─── RECORDS FOR THIS TASK ───
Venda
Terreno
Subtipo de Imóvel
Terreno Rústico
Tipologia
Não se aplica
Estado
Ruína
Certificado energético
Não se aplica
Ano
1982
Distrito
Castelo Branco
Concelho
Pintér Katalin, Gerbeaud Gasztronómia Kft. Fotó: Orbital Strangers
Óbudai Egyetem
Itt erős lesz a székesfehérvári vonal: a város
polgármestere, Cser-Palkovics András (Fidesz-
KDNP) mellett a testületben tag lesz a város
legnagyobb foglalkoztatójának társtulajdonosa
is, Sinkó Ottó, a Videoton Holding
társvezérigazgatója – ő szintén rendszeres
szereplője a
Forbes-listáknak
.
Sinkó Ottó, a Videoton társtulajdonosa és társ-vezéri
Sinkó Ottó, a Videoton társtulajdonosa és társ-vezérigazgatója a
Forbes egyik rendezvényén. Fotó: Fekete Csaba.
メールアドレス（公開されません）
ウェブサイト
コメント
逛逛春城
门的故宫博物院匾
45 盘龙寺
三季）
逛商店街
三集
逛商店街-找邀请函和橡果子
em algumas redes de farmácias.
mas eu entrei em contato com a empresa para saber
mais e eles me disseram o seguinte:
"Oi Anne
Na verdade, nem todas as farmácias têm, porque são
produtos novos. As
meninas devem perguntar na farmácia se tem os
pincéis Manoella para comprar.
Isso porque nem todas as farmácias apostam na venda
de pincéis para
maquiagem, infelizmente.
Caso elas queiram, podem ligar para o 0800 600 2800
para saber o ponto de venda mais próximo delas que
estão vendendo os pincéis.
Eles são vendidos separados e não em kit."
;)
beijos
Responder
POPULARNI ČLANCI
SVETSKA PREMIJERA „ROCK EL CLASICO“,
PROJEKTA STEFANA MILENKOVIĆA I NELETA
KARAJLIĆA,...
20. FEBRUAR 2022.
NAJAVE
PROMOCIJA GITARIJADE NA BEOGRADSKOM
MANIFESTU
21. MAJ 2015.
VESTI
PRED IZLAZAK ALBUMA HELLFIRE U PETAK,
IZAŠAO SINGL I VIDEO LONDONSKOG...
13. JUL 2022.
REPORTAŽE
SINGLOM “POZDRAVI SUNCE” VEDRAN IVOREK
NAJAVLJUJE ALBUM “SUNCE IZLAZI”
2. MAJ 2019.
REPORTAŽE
───
- [YOUR ASSIGNMENT]: What you need to do is repeat every record above exactly.

- [ANSWER SECTION]:
Venda
Terreno
Subtipo de Imóvel
Terreno Rústico
Tipologia
Não se aplica
Estado
Ruína
Certificado energético
Não se aplica
Ano
1982
Distrito
Castelo Branco
Concelho
Pintér Katalin, Gerbeaud Gasztronómia Kft. Fotó: Orbital Strangers
Óbudai Egyetem
Itt erős lesz a székesfehérvári vonal: a város
polgármestere, Cser-Palkovics András (Fidesz-
KDNP) mellett a testületben tag lesz a város
legnagyobb foglalkoztatójának társtulajdonosa
is, Sinkó Ottó, a Videoton Holding
társvezérigazgatója – ő szintén rendszeres
szereplője a
Forbes-listáknak
.
Sinkó Ottó, a Videoton társtulajdonosa és társ-vezéri
Sinkó Ottó, a Videoton társtulajdonosa és társ-vezérigazgatója a
Forbes egyik rendezvényén. Fotó: Fekete Csaba.
メールアドレス（公開されません）
ウェブサイト
コメント
逛逛春城
门的故宫博物院匾
45 盘龙寺
三季）
逛商店街
三集
逛商店街-找邀请函和橡果子
em algumas redes de farmácias.
mas eu entrei em contato com a empresa para saber
mais e eles me disseram o seguinte:
"Oi Anne
Na verdade, nem todas as farmácias têm, porque são
produtos novos. As
meninas devem perguntar na farmácia se tem os
pincéis Manoella para comprar.
Isso porque nem todas as farmácias apostam na venda
de pincéis para
maquiagem, infelizmente.
Caso elas queiram, podem ligar para o 0800 600 2800
para saber o ponto de venda mais próximo delas que
estão vendendo os pincéis.
Eles são vendidos separados e não em kit."
;)
beijos
Responder
POPULARNI ČLANCI
SVETSKA PREMIJERA „ROCK EL CLASICO“,
PROJEKTA STEFANA MILENKOVIĆA I NELETA
KARAJLIĆA,...
20. FEBRUAR 2022.
NAJAVE
PROMOCIJA GITARIJADE NA BEOGRADSKOM
MANIFESTU
21. MAJ 2015.
VESTI
PRED IZLAZAK ALBUMA HELLFIRE U PETAK,
IZAŠAO SINGL I VIDEO LONDONSKOG...
13. JUL 2022.
REPORTAŽE
SINGLOM “POZDRAVI SUNCE” VEDRAN IVOREK
NAJAVLJUJE ALBUM “SUNCE IZLAZI”
2. MAJ 2019.
REPORTAŽE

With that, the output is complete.